Google I/O 2016: Tracking The Election Through GDELT / Reddit / Wikipedia

In their lively and fast-paced Google I/O 2016 talk, Felipe Hoffa and Jordan Tigani trace mainstream and social media coverage of the 2016 US presidential election through the eyes of GDELT and several other datasets.

One particularly striking graph is the timeline below, showing the intensity of mentions of Bernie Sanders in the mainstream media (via GDELT), social media (using Reddit as a proxy) and Wikipedia page views (given that Wikipedia page views are frequently used as a proxy for public interest).

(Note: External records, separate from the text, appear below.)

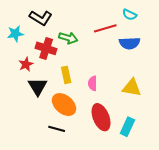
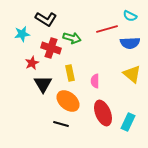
yellow triangle: (132, 88) -> (132, 74), moved, turned 30

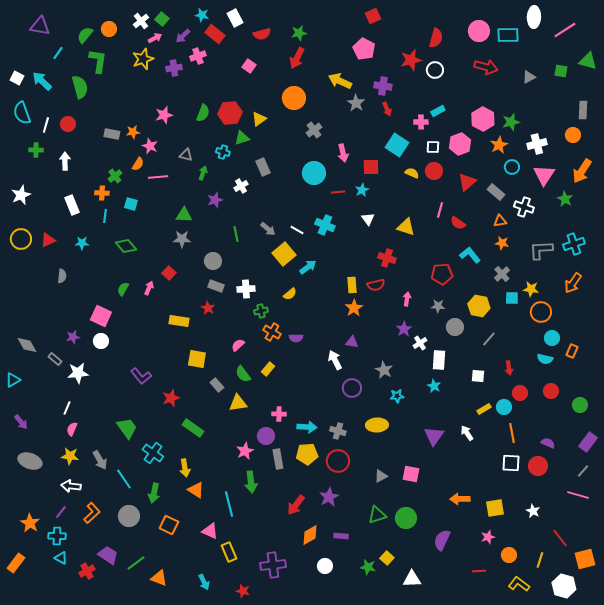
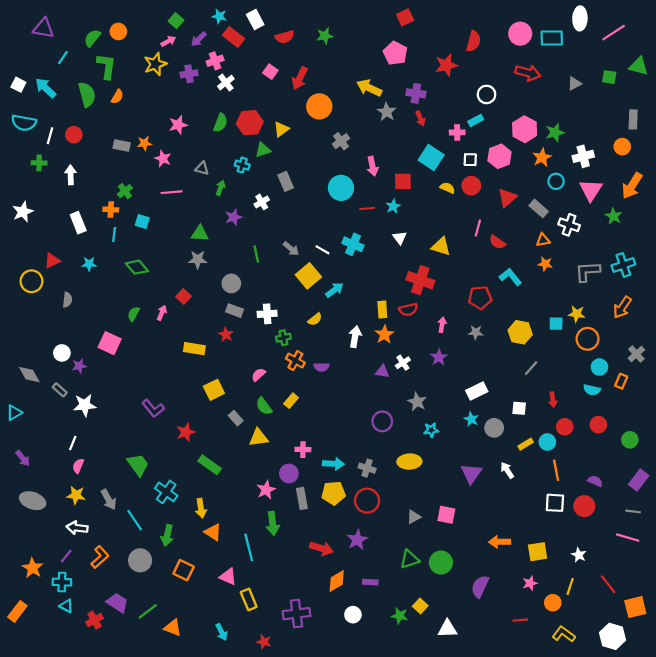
white cross: (141, 21) -> (226, 83), moved
red arrow: (297, 58) -> (300, 78), moved
white circle: (435, 70) -> (487, 94), moved
cyan semicircle: (22, 113) -> (24, 123), turned -60
orange semicircle: (138, 164) -> (117, 97), moved
yellow circle: (21, 239) -> (31, 281), moved
red cross: (387, 258) -> (420, 280), size x1.4
gray cross: (502, 274) -> (636, 354), moved
gray circle: (455, 327) -> (494, 428), moved
white circle: (101, 341) -> (62, 353), moved
white cross: (420, 343) -> (403, 363), moved
yellow square: (197, 359) -> (214, 390), turned -36
white arrow: (335, 360) -> (355, 337), moved, turned 36
white rectangle: (439, 360) -> (477, 391), turned 60
gray line: (583, 471) -> (633, 511), turned 56
red arrow: (296, 505) -> (321, 548), turned -110
yellow line: (540, 560) -> (570, 586), moved

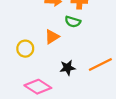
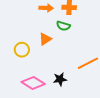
black star: (68, 68) -> (60, 79), moved

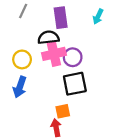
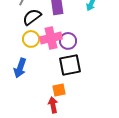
black semicircle: (48, 37) -> (32, 17), moved, turned -30
yellow circle: (22, 59) -> (31, 39), moved

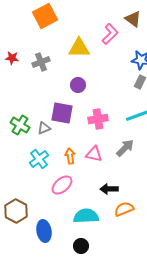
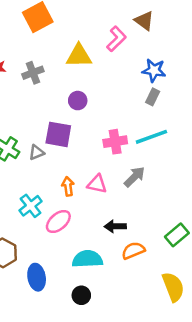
pink cross: (98, 119) -> (115, 142), moved
cyan cross: (39, 159) -> (31, 206), moved

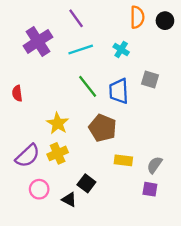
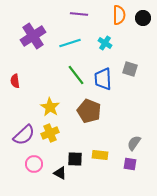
purple line: (76, 18) -> (79, 14), moved, turned -48
yellow rectangle: (123, 160) -> (100, 155), moved
black square: (86, 183) -> (75, 159), turned -35

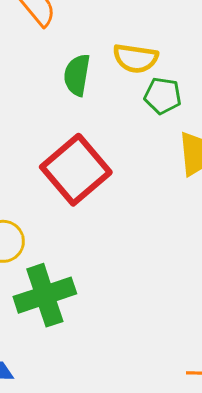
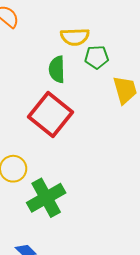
green semicircle: (77, 75) -> (57, 69), moved

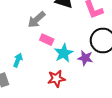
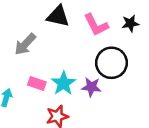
pink rectangle: (47, 40) -> (37, 83), moved

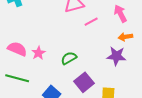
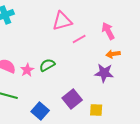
green semicircle: (69, 58) -> (47, 65), moved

google-io-2016-bigquery-gdelt-social-politics-2016

What makes this timeline so powerful is the fact that mainstream media so closely tracks Reddit social coversation and Wikipedia views. This is especially noteworthy given the common claim that social media unilaterally "beats the news" and always gives the first indicator of any event or phenomenon ahead of traditional news media. Here we can see that is very much not the case, with GDELT actually beating Reddit and Wikipedia views to the punch both in the very first glimmers of Sanders in March 2015 and then when he begins to really take off in May 2015 and again in October 2015. Across the timeline as a whole, media either leads or at least holds fairly even with Reddit and Wikipedia views. This is in keeping with the largely missed phenomena that social media tends to be best at reflecting sudden onset tangible physical events, while traditional MSM can offer more powerful indicators to larger and long-term emergent patterns like the rise of Bernie Sanders.

At the very least, what we see in the graph above is a powerful reminder of how traditional news media reflects and drives global human society.